Member of the European Parliament for London

EU-Vietnam Cooperation Agreement

Delivered in Plenary - 21st October 2008

Mr President

I have to say and rather sadly that I remain sceptical as to whether the human rights clause within the EU-Vietnam cooperation agreement is really worth the paper it is written on.

The noble intentions contained within it are a reflection, understandably, of our common European values, but I believe it is little more than window-dressing and an understandable concession to the powerful human rights lobby within the Union. After all, China is now the EUs second-largest trading partner, yet the Communist dictatorship in Beijing pays no attention to our concern about human rights. Indeed, I sometimes wonder whether it is even worth raising the issue any more.

The political repression and human rights violations in China tend to distract us from what is going on in neighbouring Vietnam, where things are every bit as brutal. Pro-democracy dissidents and religious minorities are imprisoned, journalists are intimidated into silence, and the liberties we take for granted here in Europe, such as an uncensored internet, simply do not exist.

That is why I proposed last year, with Mr Cappato and others, that Thich Quang Do should be considered for the Nobel Peace Prize. This brave Buddhist monk has suffered years of harassment and jail in his quest for religious freedom and human rights.

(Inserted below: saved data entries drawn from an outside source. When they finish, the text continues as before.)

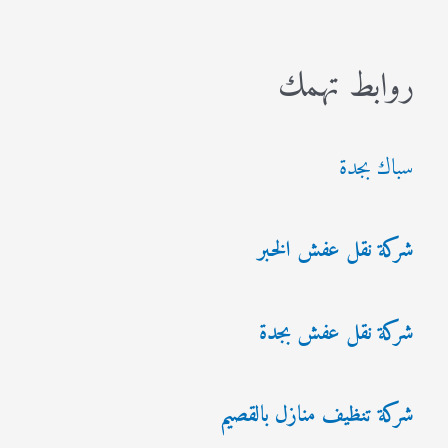
روابط تهمك
سباك بجدة
شركة نقل عفش الخبر
شركة نقل عفش بجدة
شركة تنظيف منازل بالقصيم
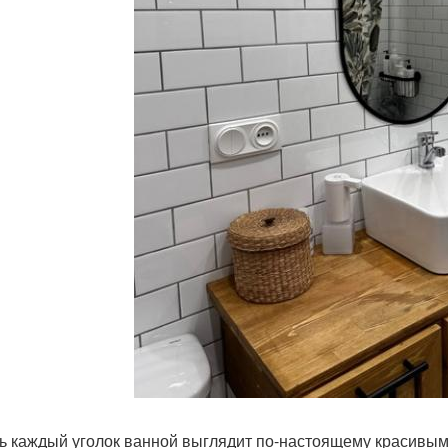
ь каждый уголок ванной выглядит по-настоящему красивым,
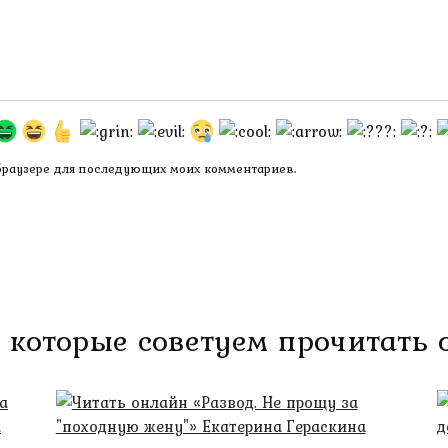
 браузере для последующих моих комментариев.
 которые советуем прочитать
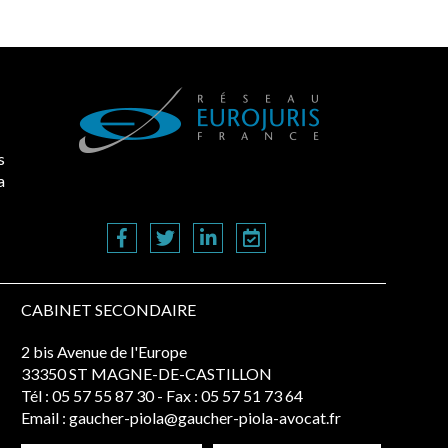
s
a
CABINET SECONDAIRE
2 bis Avenue de l'Europe
33350 ST MAGNE-DE-CASTILLON
Tél :
05 57 55 87 30
- Fax : 05 57 51 73 64
Email :
gaucher-piola@gaucher-piola-avocat.fr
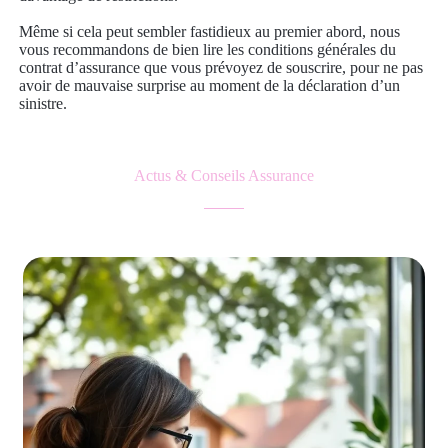
Même si cela peut sembler fastidieux au premier abord, nous
vous recommandons de bien lire les conditions générales du
contrat d’assurance que vous prévoyez de souscrire, pour ne pas
avoir de mauvaise surprise au moment de la déclaration d’un
sinistre.
Actus & Conseils Assurance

Vietnam encapsulates the dilemma facing the European Union. How much should human rights matter in our commercial relationships with third countries when they are formally written into trade agreements and partnership agreements? And can stronger economic ties alone be a positive force for political and human rights and democracy reforms?

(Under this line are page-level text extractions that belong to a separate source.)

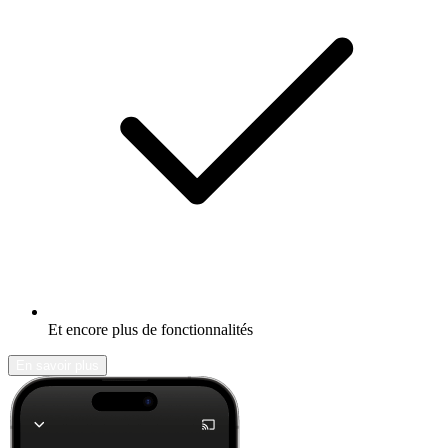
Et encore plus de fonctionnalités
En savoir plus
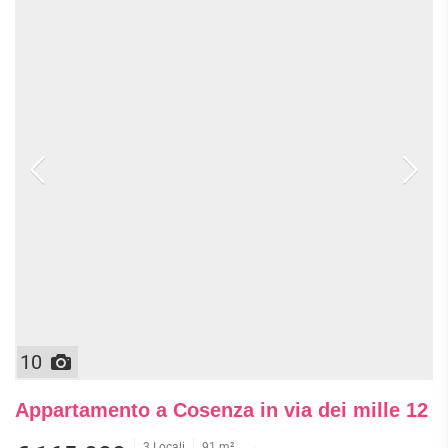
10
Appartamento a Cosenza in via dei mille 12
3 Locali
91 m²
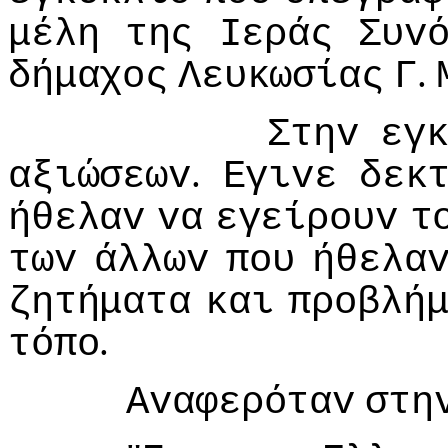
μέλη
της
Iεράς
Συv
.
δήμαχoς
Λευκωσίας
Γ
Στηv
εγ
.
αξιώσεωv
Εγιvε
δεκ
ήθελαv
vα
εγείρoυv
τ
τωv
άλλωv
πoυ
ήθελα
ζητήματα
και
πρoβλή
.
τόπo
Αvαφερόταv
στη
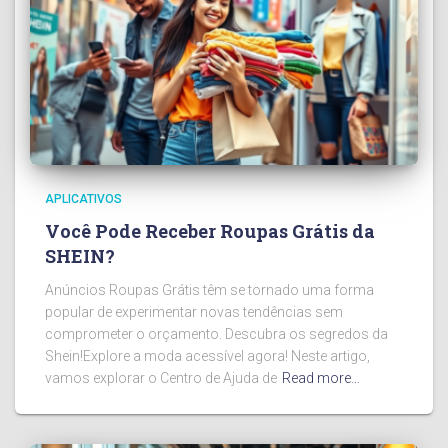
APLICATIVOS
Você Pode Receber Roupas Grátis da
SHEIN?
Anúncios Roupas Grátis têm se tornado uma forma
popular de experimentar novas tendências sem
comprometer o orçamento. Descubra os segredos da
Shein!Explore a moda acessível agora! Neste artigo,
vamos explorar o Centro de Ajuda de
Read more…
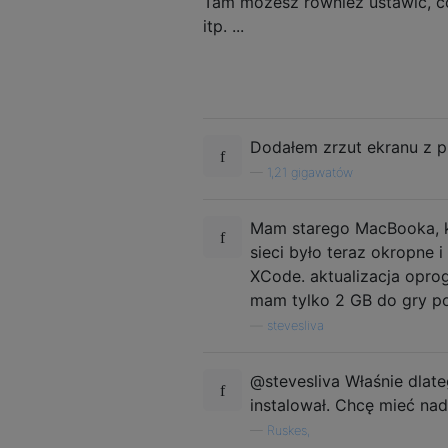
Tam możesz również ustawić, co 
itp. ...
Dodałem zrzut ekranu z p
—
1,21 gigawatów
Mam starego MacBooka, kt
sieci było teraz okropne i
XCode. aktualizacja opr
mam tylko 2 GB do gry po 
—
stevesliva
@stevesliva Właśnie dlate
instalował. Chcę mieć nad
—
Ruskes,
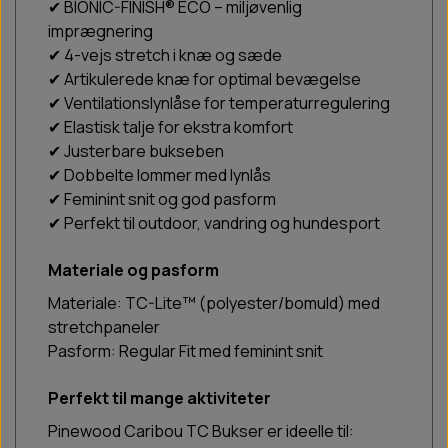
✔ BIONIC-FINISH® ECO – miljøvenlig
imprægnering
✔ 4-vejs stretch i knæ og sæde
✔ Artikulerede knæ for optimal bevægelse
✔ Ventilationslynlåse for temperaturregulering
✔ Elastisk talje for ekstra komfort
✔ Justerbare bukseben
✔ Dobbelte lommer med lynlås
✔ Feminint snit og god pasform
✔ Perfekt til outdoor, vandring og hundesport
Materiale og pasform
Materiale: TC-Lite™ (polyester/bomuld) med
stretchpaneler
Pasform: Regular Fit med feminint snit
Perfekt til mange aktiviteter
Pinewood Caribou TC Bukser er ideelle til:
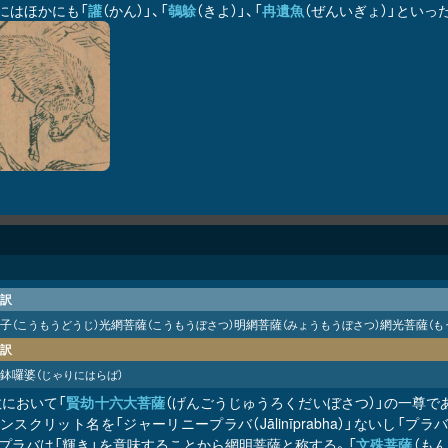
にはほかにも「
讙
（かん）」、「
鵸鵌
（きよ）」、「
冉遺魚
（ぜんいぎょ）」といっ
訳
子
光網菩薩
明網菩薩
網光菩薩
（こうもうどうじ）
（こうもうぼさつ）
（みょうもうぼさつ）
（も
訳
鉢囉婆
（じゃりにはらば）
教において「
賢劫十六大菩薩
（げんごうじゅうろくだいぼさつ）」の一尊で
ンスクリット名を「ジャーリニープラバ（Jālinīprabha）」ないし「プラバ
、プラバは「輝き」を意味することから網明菩薩と称する。「
文殊菩薩
（も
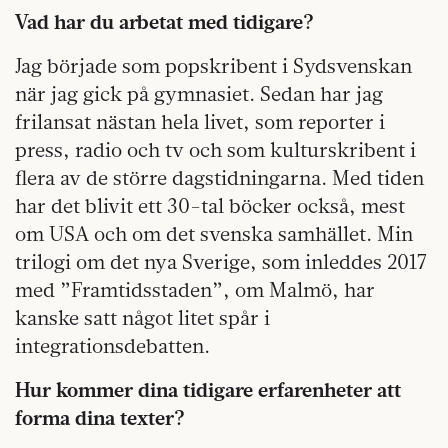
Vad har du arbetat med tidigare?
Jag började som popskribent i Sydsvenskan
när jag gick på gymnasiet. Sedan har jag
frilansat nästan hela livet, som reporter i
press, radio och tv och som kulturskribent i
flera av de större dagstidningarna. Med tiden
har det blivit ett 30-tal böcker också, mest
om USA och om det svenska samhället. Min
trilogi om det nya Sverige, som inleddes 2017
med ”Framtidsstaden”, om Malmö, har
kanske satt något litet spår i
integrationsdebatten.
Hur kommer dina tidigare erfarenheter att
forma dina texter?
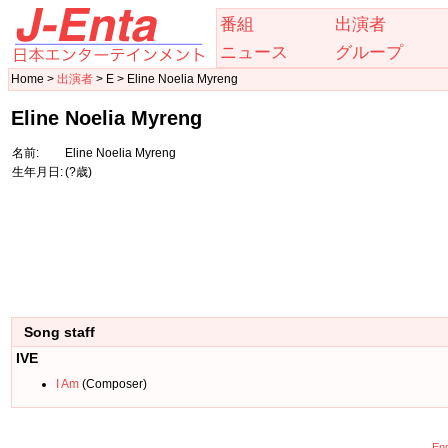
番組
出演者
ニュース
グループ
Home >
出演者
> E > Eline Noelia Myreng
Eline Noelia Myreng
名前:
Eline Noelia Myreng
生年月日:
(?歳)
Song staff
IVE
I Am
(Composer)
Eng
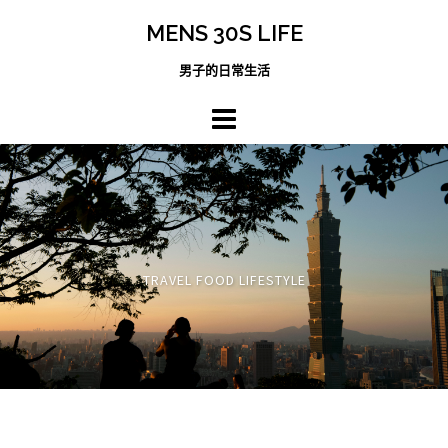
跳
MENS 30S LIFE
至
主
男子的日常生活
內
容
區
TRAVEL FOOD LIFESTYLE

These are tough questions which the new Commissioner from Britain for trade, Baroness Ashton, will have to grapple with. I believe our common values to be non-negotiable. Therefore, I urge the Commission and Council either to be honest and scrap this pretence by abolishing these human rights and democracy clauses, or genuinely and sincerely to hold third countries to account for their wanton abuse of values that we all hold sacrosanct. I pay a very special tribute to Mr Cappato and all the fine work he has done in this respect.